### Work item
Identify each line in the records below that contains the word "adaptations", and copy it.

### Exercise data
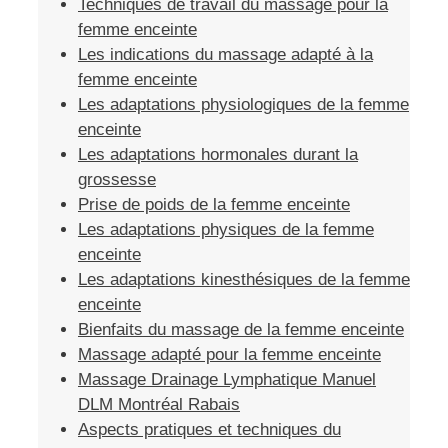
Techniques de travail du massage pour la
femme enceinte
Les indications du massage adapté à la
femme enceinte
Les adaptations physiologiques de la femme
enceinte
Les adaptations hormonales durant la
grossesse
Prise de poids de la femme enceinte
Les adaptations physiques de la femme
enceinte
Les adaptations kinesthésiques de la femme
enceinte
Bienfaits du massage de la femme enceinte
Massage adapté pour la femme enceinte
Massage Drainage Lymphatique Manuel
DLM Montréal Rabais
Aspects pratiques et techniques du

### Response
Les adaptations physiologiques de la femme
Les adaptations hormonales durant la
Les adaptations physiques de la femme
Les adaptations kinesthésiques de la femme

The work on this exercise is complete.